The source of the stench that will invade your nostrils throughout this performance is the coffee-stained lab coats contributed by Rosy Wiseman’s costuming. Her design seemed to want to provoke some kind of subversive challenge, but, like the rest of the production, her ideas were in fact hackneyed, immature, and seemingly empty. She did not, unfortunately, redeem herself as an actor. As one part of a sizeable creative team that includes a ‘movement emeritus’, you would be forgiven for expecting a performance of considerable artistic worth; the reality is not so. Toby Parker-Rees’ interpretation of The Revenger’s Tragedy was an overblown, tacky presentation of a play that should demand an intense performance expressed through concentrated stylistics. Incredibly, embarrassingly, aggressively bad, this production was barely redeemed by its mercifully short running time.

The performance clearly wishes to approach complex notions of lust and betrayal within the play, but these ideas are never satisfactorily executed. Decisions made by the director remain unjustified by the performance; the choice to replace the Duke’s sons with daughters, for example, may have represented some lame social commentary, but merely added confusion to this histrionic ensemble. Attempts at black comedy were similarly unsuccessful; the audible sniggers from the audience derived instead from the escalating lunacy of the performances. Any genuine humour within the play was delivered by Ben Blyth, whose eye-bulging, nervy weirdness as Vindice earns him the one star. Volatile yet controlled, his performance gives lucidity and some credibility to an otherwise totally hopeless production. He was assisted somewhat by Leo Parker-Rees as Hippolito, his potassium-deficient associate, who munches nonchalantly and perpetually on a series of inexplicable bananas. Whilst his performance was commendable, the constant presence of fruit in his mouth hindered even the simple enunciation of his lines. The remainder of the cast delivered blow upon blow of unimaginative, insubstantial melodrama that in truth makes a tasteless mockery of Middleton’s (or Tourneur’s, as you like) script.

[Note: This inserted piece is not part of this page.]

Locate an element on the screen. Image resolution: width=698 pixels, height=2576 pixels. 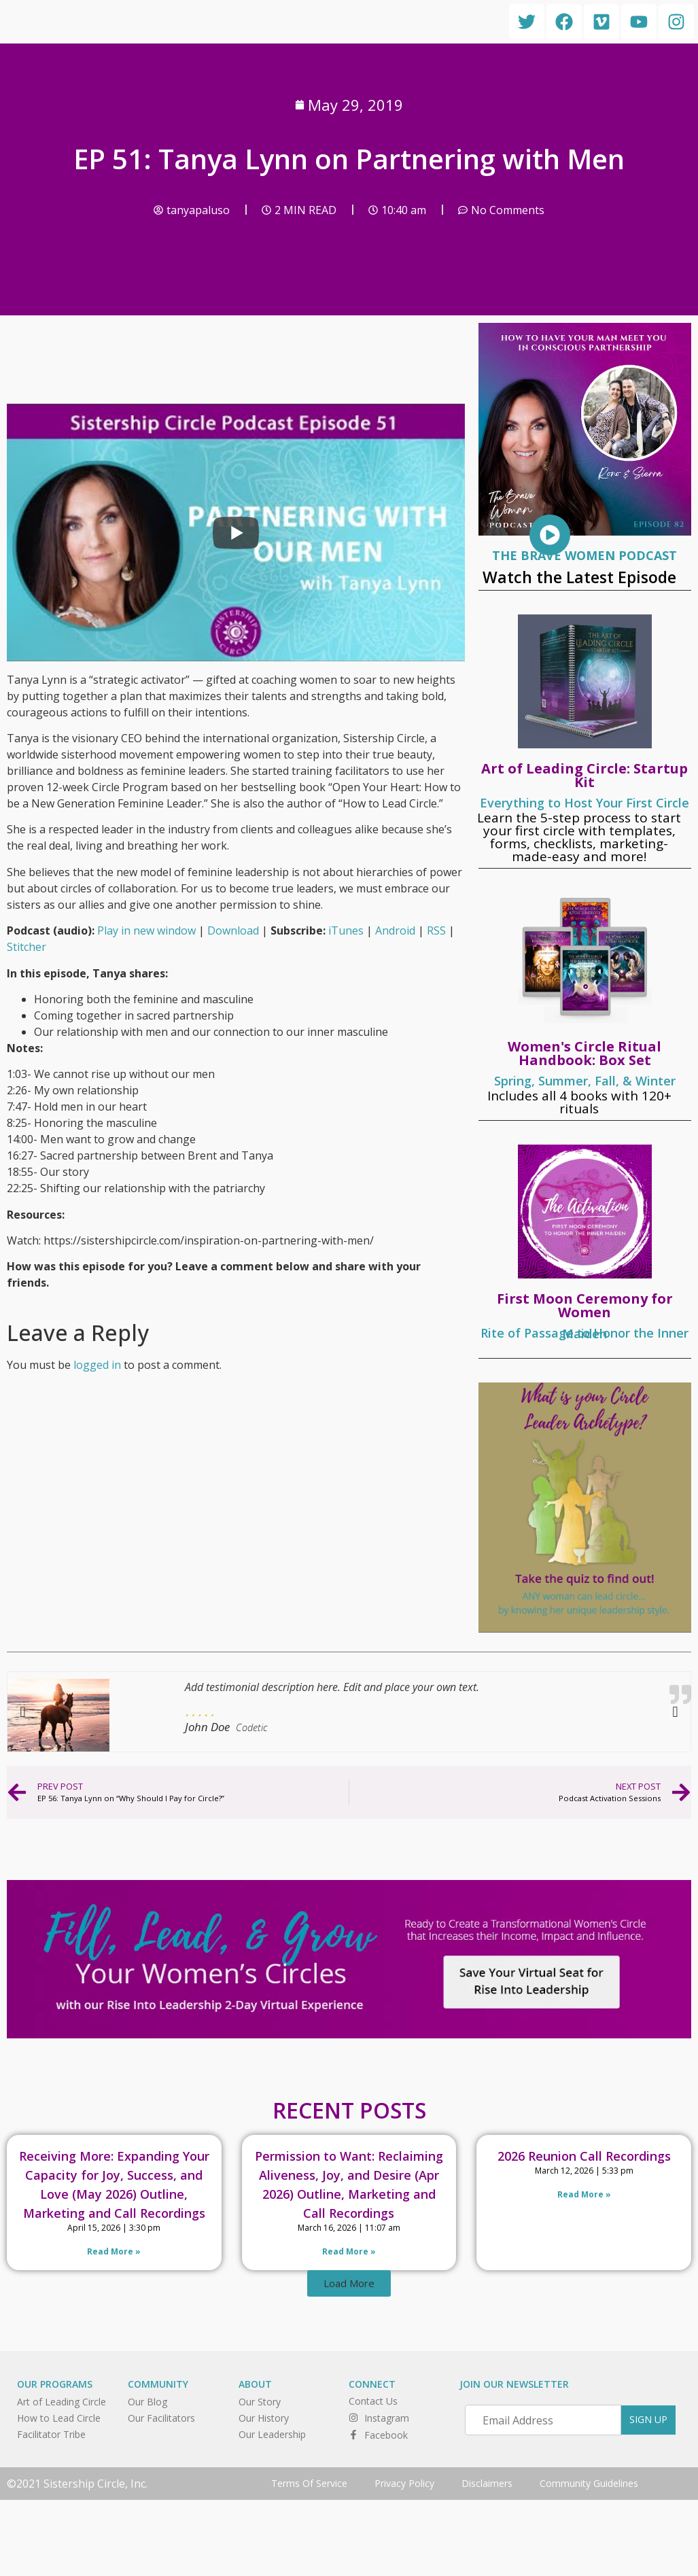 RSS is located at coordinates (436, 930).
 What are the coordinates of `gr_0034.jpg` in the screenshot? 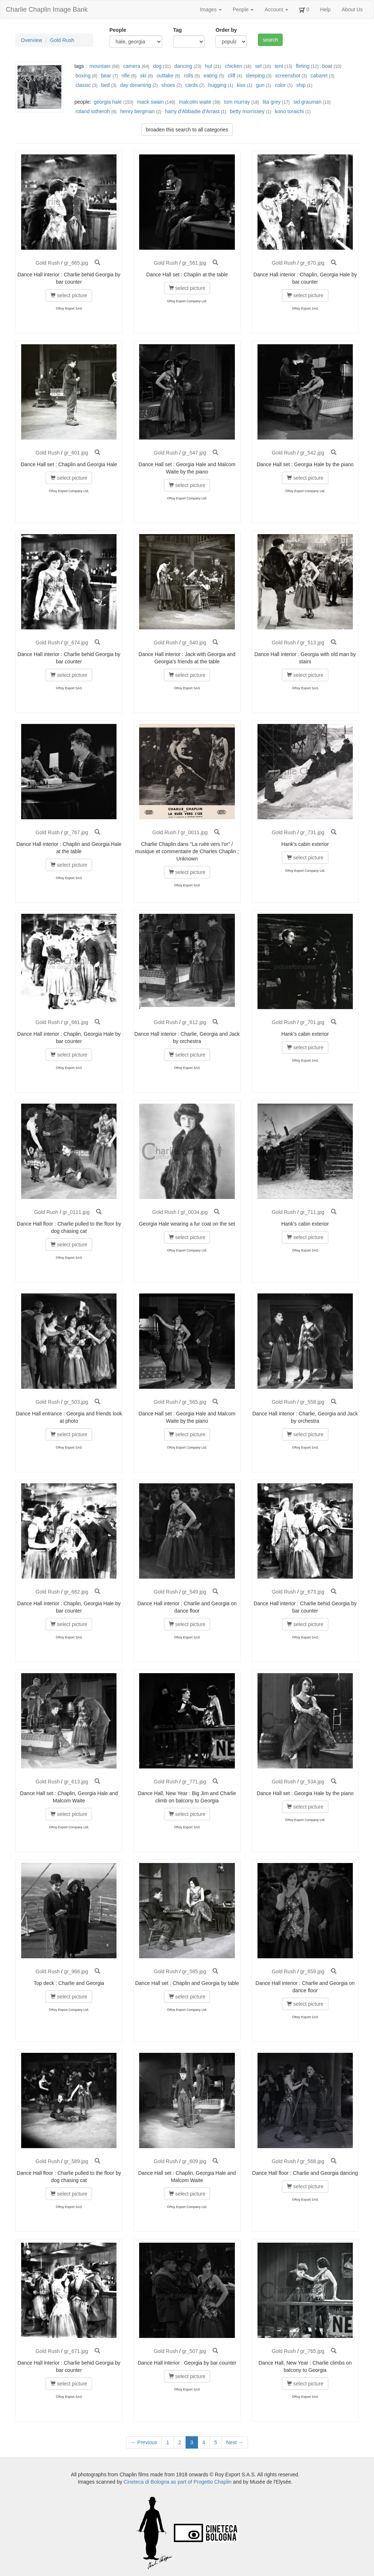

Bizarrely angry in parts and oddly excitable in others, all textual subtlety is lost in the heavy hands of director Toby Parker-Rees. So much of the play is cut, so much left unexplained that the tone of this production is never fully established, and as the bodies and banana skins pile up, it becomes literally incomprehensible. Highly-strung and uncomfortable to watch, this bipolar production completely lacks any sense of dramaturgical maturity. Efforts to produce a raw, visceral performance are a transparent failure; in reality the play epitomised every pitfall of student theatre.